Les difficultés auxquelles est confrontée la santé nationale aujourd’hui sont irrémédiablement imputables à l’incapacité à imaginer des solutions et à les mettre en place au service du citoyen. Avec les capacités actuelles du pays, le système de santé algérien est loin, c’est une évidence, de répondre aux besoins.

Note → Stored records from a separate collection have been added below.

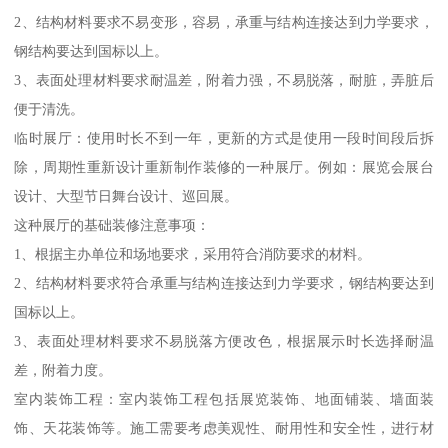
2、结构材料要求不易变形，容易，承重与结构连接达到力学要求，
钢结构要达到国标以上。
3、表面处理材料要求耐温差，附着力强，不易脱落，耐脏，弄脏后
便于清洗。
临时展厅：使用时长不到一年，更新的方式是使用一段时间段后拆
除，周期性重新设计重新制作装修的一种展厅。例如：展览会展台
设计、大型节日舞台设计、巡回展。
这种展厅的基础装修注意事项：
1、根据主办单位和场地要求，采用符合消防要求的材料。
2、结构材料要求符合承重与结构连接达到力学要求，钢结构要达到
国标以上。
3、表面处理材料要求不易脱落方便改色，根据展示时长选择耐温
差，附着力度。
室内装饰工程：室内装饰工程包括展览装饰、地面铺装、墙面装
饰、天花装饰等。施工需要考虑美观性、耐用性和安全性，进行材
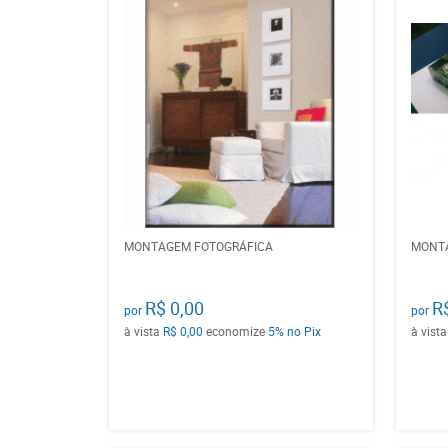
MONTAGEM FOTOGRÁFICA
MONT
R$ 0,00
R
por
por
à vista
R$ 0,00
economize
5%
no Pix
à vist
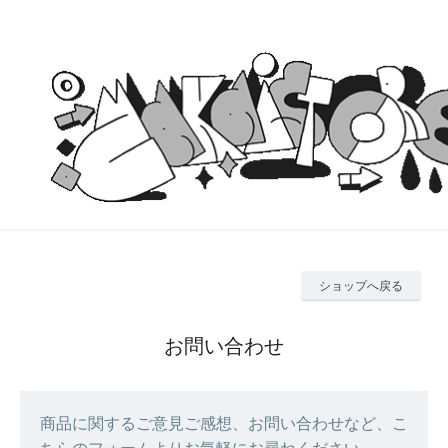
ショップへ戻る
お問い合わせ
商品に関するご意見ご感想、お問い合わせなど、こ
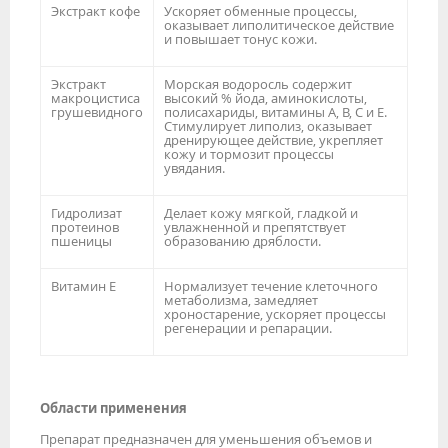
Экстракт кофе
Ускоряет обменные процессы,
оказывает липолитическое действие
и повышает тонус кожи.
Экстракт
Морская водоросль содержит
макроцистиса
высокий % йода, аминокислоты,
грушевидного
полисахариды, витамины А, В, С и Е.
Стимулирует липолиз, оказывает
дренирующее действие, укрепляет
кожу и тормозит процессы
увядания.
Гидролизат
Делает кожу мягкой, гладкой и
протеинов
увлажненной и препятствует
пшеницы
образованию дряблости.
Витамин Е
Нормализует течение клеточного
метаболизма, замедляет
хроностарение, ускоряет процессы
регенерации и репарации.
Области применения
Препарат предназначен для уменьшения объемов и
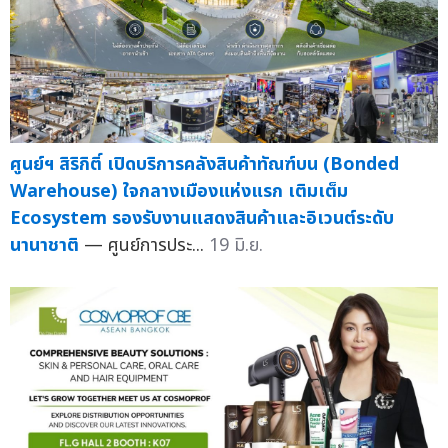
ศูนย์ฯ สิริกิติ์ เปิดบริการคลังสินค้าทัณฑ์บน (Bonded
Warehouse) ใจกลางเมืองแห่งแรก เติมเต็ม
Ecosystem รองรับงานแสดงสินค้าและอิเวนต์ระดับ
นานาชาติ
— ศูนย์การประ...
19 มิ.ย.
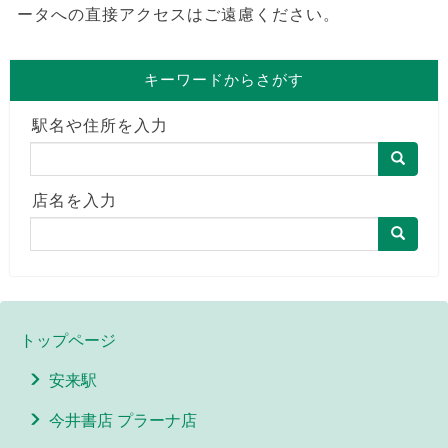
ータへの直接アクセスはご遠慮ください。
キーワードからさがす
駅名や住所を入力
店名を入力
トップページ
安来駅
今井書店 プラーナ店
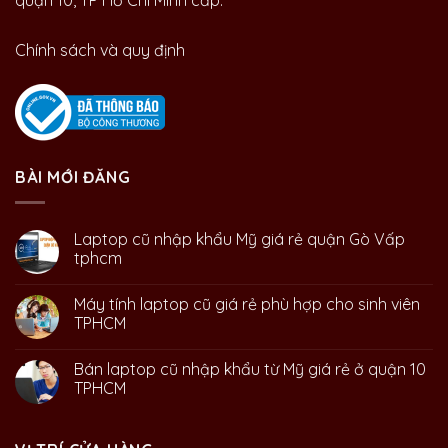
quận 10, TP Hồ Chí Minh cấp.
Chính sách và quy định
BÀI MỚI ĐĂNG
Laptop cũ nhập khẩu Mỹ giá rẻ quận Gò Vấp
tphcm
Máy tính laptop cũ giá rẻ phù hợp cho sinh viên
TPHCM
Bán laptop cũ nhập khẩu từ Mỹ giá rẻ ở quận 10
TPHCM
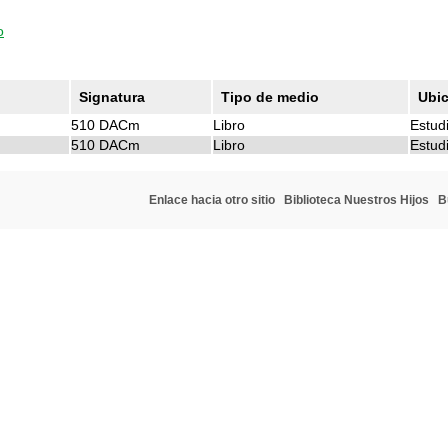
o
Signatura
Tipo de medio
Ubi
510 DACm
Libro
Estudi
510 DACm
Libro
Estudi
Enlace hacia otro sitio
Biblioteca Nuestros Hijos
B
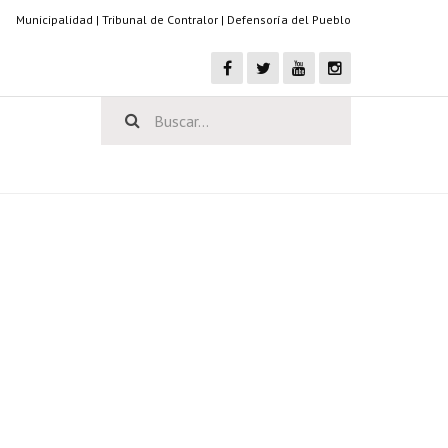
Municipalidad
|
Tribunal de Contralor
|
Defensoría del Pueblo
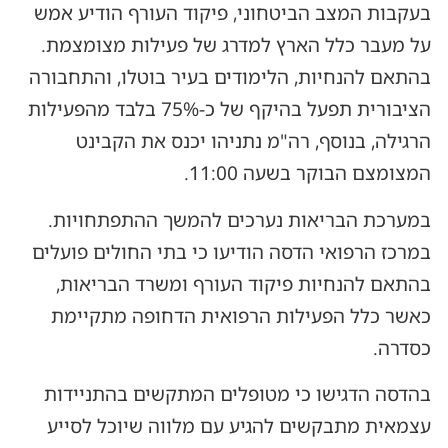
בעקבות המצב הביטחוני, פיקוד העורף הודיע אמש
על מעבר כלל הארץ למדרג של פעילות מצומצמת.
בהתאם להנחיות, הלימודים בעיר בוטלו, והתחבורה
הציבורית תפעל בהיקף של כ-75% בלבד מהפעילות
הרגילה, בנוסף, רה"מ נתניהו יכנס את הקבינט
המצומצם הבוקר בשעה 11:00.
במערכת הבריאות נערכים להמשך ההתפתחויות.
במרכז הרפואי הדסה הודיעו כי בתי החולים פועלים
בהתאם להנחיות פיקוד העורף ומשרד הבריאות,
כאשר כלל הפעילות הרפואית הדחופה מתקיימת
כסדרה.
בהדסה הדגישו כי מטופלים המתקשים בהתניידות
עצמאית מתבקשים להגיע עם מלווה שיוכל לסייע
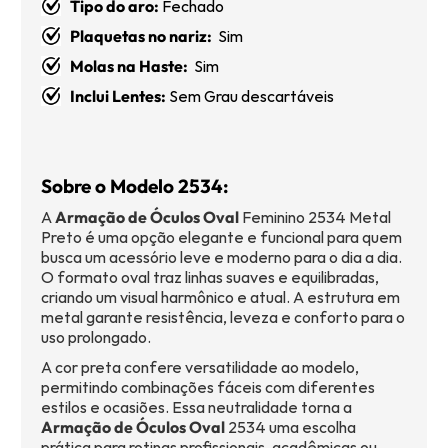
Tipo do aro:
Fechado
Plaquetas no nariz:
Sim
Molas na Haste:
Sim
Inclui Lentes:
Sem Grau descartáveis
Sobre o Modelo 2534:
A
Armação de Óculos Oval
Feminino 2534 Metal
Preto é uma opção elegante e funcional para quem
busca um acessório leve e moderno para o dia a dia.
O formato oval traz linhas suaves e equilibradas,
criando um visual harmônico e atual. A estrutura em
metal garante resistência, leveza e conforto para o
uso prolongado.
A cor preta confere versatilidade ao modelo,
permitindo combinações fáceis com diferentes
estilos e ocasiões. Essa neutralidade torna a
Armação de Óculos Oval
2534 uma escolha
prática para rotinas profissionais, acadêmicas ou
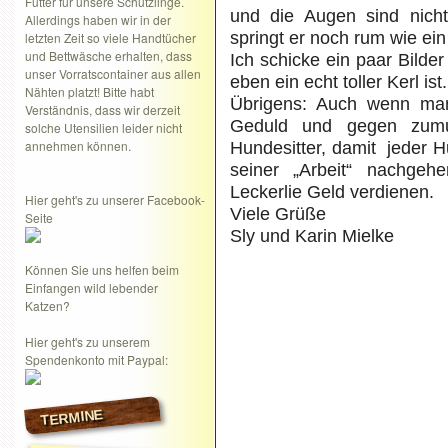
Futter für unsere Schützlinge.
und die Augen sind nich
Allerdings haben wir in der
springt er noch rum wie ei
letzten Zeit so viele Handtücher
und Bettwäsche erhalten, dass
Ich schicke ein paar Bilder
unser Vorratscontainer aus allen
eben ein echt toller Kerl ist.
Nähten platzt! Bitte habt
Übrigens: Auch wenn man
Verständnis, dass wir derzeit
Geduld und gegen zumut
solche Utensilien leider nicht
annehmen können.
Hundesitter, damit jeder H
seiner „Arbeit“ nachge
Leckerlie Geld verdienen.
Hier geht's zu unserer Facebook-
Viele Grüße
Seite
Sly und Karin Mielke
Können Sie uns helfen beim
Einfangen wild lebender
Katzen?
Hier geht's zu unserem
Spendenkonto mit Paypal:
TERMINE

Et ce pour des raisons diverses dont l’inadéquation entre les moyens humains et matériels mis en œuvre et une demande en perpétuelle progression. Le malade algérien est en droit aujourd’hui de se soigner dans le service public ou privé et acheter ses médicaments dans une pharmacie sans débourser un sous sauf à brandir sa carte Chiffa. Pour la simple raison qu’un affilié à la sécurité sociale est en principe médicalement protégé à l’instar de ce qui se fait ailleurs avec le malade français avec sa carte « Vitale » ou bien encore le Canadien avec sa carte « Soleil ». Il n’en est malheureusement pas le cas aujourd’hui, les difficultés auxquelles est confronté le malade frôlent souvent le surréalisme. L’actualité récente le confirmant aisément. Le bras de fer exacerbé qui a eu lieu entre la tutelle et les médecins résidents avec ses dérives aura fragilisé encore davantage un secteur loin de constituer un exemple de performance. Aujourd’hui, la question du service civil demeure empoisonnante malgré quelques efforts de la part de la tutelle notamment avec les primes d’intéressement. La crise liée à l’épidémie déclarée de choléra durant l’été aura été désastreuse en termes d’image confirmant tout le mal que pensent les Algériens de leur système de santé. Justement, la santé en Algérie a perdu l’élément le plus élémentaire dans l’acte de soigner : la confiance. Beaucoup d’Algériens préfèrent aller dans des pays voisins pour des soins même si cela leur coûte beaucoup. D’ici 2030, les Algériens seront 50 millions d’habitants selon les prévisions, cela signifie que l’univers sanitaire actuel considéré comme transitionnel passera à une situation où la majorité des maladies à prendre en charge seront non-transmissibles. Avec dix fois moins de moyens pour y faire face. Il devient donc impérieux de réfléchir sérieusement à redresser la barre de la santé en Algérie. Une question vitale dans le sens propre et figuré.